Bosses needed to hit a target of 1,570 extra staff by December 31 and turned to a high street agency to find workers.
The temps are now carrying out “transit checks” on freight carried across the Channel.
UK Border Force director-general Paul Lincoln told the Commons Public Accounts Committee: “We had 1,570 people in.
“Some of those were contingency staff which we took from agencies, which was a deliberate decision which we took earlier in the year to allow us to continue training more permanent staff.
“But we had exactly the number of resources, plus some contingency on top of that, in place for December 31 – 100% trained to do the roles which they were expected to do.”
The Brook Street agency was used to recruit staff “who are conducting some of our transit checks at the inland border facility sites”, Mr Lincoln said.
He added: “It’s a relatively short amount of training, it’s conducted by our experienced trainers within Border Force and all of the people we have put through that training are, to our satisfaction, able to do the job we have assigned to them.”

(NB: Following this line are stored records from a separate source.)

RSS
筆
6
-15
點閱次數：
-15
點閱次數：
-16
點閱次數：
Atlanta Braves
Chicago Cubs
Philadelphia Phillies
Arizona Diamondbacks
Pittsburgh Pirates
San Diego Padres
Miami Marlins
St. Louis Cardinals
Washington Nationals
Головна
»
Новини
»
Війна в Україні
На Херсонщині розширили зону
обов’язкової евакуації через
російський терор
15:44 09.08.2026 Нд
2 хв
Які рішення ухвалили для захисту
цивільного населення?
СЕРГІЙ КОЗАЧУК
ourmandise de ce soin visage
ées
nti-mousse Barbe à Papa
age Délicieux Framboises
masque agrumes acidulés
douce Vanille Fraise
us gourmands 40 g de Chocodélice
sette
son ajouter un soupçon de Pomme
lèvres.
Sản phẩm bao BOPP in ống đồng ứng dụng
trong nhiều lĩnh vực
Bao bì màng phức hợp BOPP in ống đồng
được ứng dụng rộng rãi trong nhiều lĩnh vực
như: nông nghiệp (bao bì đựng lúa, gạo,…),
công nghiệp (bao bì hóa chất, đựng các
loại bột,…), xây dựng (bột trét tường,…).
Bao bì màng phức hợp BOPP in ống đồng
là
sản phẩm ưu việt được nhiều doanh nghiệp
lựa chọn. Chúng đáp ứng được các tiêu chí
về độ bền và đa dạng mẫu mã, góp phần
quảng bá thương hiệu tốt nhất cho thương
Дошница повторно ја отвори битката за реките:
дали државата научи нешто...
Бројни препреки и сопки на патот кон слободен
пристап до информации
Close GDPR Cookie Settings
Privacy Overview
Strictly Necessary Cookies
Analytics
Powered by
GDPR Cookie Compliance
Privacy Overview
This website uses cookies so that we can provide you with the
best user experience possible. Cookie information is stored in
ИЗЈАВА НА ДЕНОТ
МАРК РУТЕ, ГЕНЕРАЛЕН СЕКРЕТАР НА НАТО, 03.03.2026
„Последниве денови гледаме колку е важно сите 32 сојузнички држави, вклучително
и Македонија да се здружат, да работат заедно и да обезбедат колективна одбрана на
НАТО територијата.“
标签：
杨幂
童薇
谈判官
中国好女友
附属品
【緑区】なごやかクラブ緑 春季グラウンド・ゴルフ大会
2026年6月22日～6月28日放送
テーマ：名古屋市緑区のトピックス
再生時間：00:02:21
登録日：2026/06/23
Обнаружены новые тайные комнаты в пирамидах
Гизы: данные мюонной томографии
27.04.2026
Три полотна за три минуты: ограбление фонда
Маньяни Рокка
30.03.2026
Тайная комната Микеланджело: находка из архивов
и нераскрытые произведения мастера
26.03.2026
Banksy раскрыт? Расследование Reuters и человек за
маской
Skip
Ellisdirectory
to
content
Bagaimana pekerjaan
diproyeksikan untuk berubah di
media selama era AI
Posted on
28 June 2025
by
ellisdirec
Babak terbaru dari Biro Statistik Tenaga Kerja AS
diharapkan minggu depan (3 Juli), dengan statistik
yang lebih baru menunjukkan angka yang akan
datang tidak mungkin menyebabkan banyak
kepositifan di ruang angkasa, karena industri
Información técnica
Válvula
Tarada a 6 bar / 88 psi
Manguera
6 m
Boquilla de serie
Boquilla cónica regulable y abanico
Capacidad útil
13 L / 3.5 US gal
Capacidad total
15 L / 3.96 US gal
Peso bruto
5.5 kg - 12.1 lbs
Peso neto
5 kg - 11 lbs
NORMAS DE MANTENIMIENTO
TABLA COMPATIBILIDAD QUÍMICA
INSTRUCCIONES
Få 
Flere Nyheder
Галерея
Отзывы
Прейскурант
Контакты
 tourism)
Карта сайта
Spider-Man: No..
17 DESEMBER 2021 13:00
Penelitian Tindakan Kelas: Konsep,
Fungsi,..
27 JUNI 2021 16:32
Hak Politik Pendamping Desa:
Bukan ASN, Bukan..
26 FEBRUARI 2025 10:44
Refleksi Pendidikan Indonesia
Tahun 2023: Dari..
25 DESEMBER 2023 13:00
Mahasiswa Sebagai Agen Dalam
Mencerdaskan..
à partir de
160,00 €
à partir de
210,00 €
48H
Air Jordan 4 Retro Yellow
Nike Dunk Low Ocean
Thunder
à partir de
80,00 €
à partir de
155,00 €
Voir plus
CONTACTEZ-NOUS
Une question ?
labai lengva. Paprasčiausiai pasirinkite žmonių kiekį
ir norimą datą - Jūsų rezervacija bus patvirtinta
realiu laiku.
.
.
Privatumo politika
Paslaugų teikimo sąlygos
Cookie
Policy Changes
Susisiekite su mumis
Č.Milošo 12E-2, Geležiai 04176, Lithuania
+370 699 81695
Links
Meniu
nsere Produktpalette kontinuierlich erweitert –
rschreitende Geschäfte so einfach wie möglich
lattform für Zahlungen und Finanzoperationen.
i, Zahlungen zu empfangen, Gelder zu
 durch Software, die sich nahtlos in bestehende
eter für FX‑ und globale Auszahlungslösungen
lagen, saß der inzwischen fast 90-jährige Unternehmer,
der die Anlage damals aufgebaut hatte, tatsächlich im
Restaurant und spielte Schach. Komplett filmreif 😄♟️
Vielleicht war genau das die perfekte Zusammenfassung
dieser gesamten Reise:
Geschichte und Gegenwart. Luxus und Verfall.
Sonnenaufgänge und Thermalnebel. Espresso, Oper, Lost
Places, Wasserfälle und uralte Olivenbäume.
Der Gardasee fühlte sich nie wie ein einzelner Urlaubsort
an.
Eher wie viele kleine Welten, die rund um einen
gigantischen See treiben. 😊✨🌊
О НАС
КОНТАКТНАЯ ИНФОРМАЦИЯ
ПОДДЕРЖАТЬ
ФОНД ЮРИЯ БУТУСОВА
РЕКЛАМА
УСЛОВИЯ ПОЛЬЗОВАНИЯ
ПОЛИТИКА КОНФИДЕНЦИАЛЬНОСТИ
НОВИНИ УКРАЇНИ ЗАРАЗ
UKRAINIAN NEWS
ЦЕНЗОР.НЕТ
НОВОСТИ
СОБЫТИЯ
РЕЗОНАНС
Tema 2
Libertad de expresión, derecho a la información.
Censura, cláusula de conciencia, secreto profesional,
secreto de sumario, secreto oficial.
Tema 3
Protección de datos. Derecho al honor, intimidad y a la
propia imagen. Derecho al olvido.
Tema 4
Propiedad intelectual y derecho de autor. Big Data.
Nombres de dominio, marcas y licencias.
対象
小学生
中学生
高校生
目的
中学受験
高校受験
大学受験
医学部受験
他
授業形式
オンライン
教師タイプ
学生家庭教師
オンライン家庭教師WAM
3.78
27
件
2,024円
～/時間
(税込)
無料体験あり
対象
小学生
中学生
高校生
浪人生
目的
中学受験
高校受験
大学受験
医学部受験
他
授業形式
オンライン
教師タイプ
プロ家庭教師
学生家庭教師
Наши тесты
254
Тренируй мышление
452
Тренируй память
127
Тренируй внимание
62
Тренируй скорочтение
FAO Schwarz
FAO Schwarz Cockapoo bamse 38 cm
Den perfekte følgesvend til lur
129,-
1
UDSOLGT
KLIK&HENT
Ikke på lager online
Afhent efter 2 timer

Some hauliers have complained about added checks and delays crossing the Channel since the Brexit transition ended at 11pm on December 31.
But the huge queues many feared have, so far, failed to materialise.
However, experts warn trade is still to hit normal levels after the Christmas break because of previous stockpiling, and ongoing travel restrictions caused by the coronavirus pandemic.
Lorry drivers entering Kent to use Channel ports or the Eurotunnel terminal at Folkestone need a 24-hour Kent Access Permit.
By Monday, 636 fines had been issued to hauliers without permits.
But the Department for Transport’s top civil servant, permanent secretary Bernadette Kelly, told MPs there was “strong compliance” with the regime.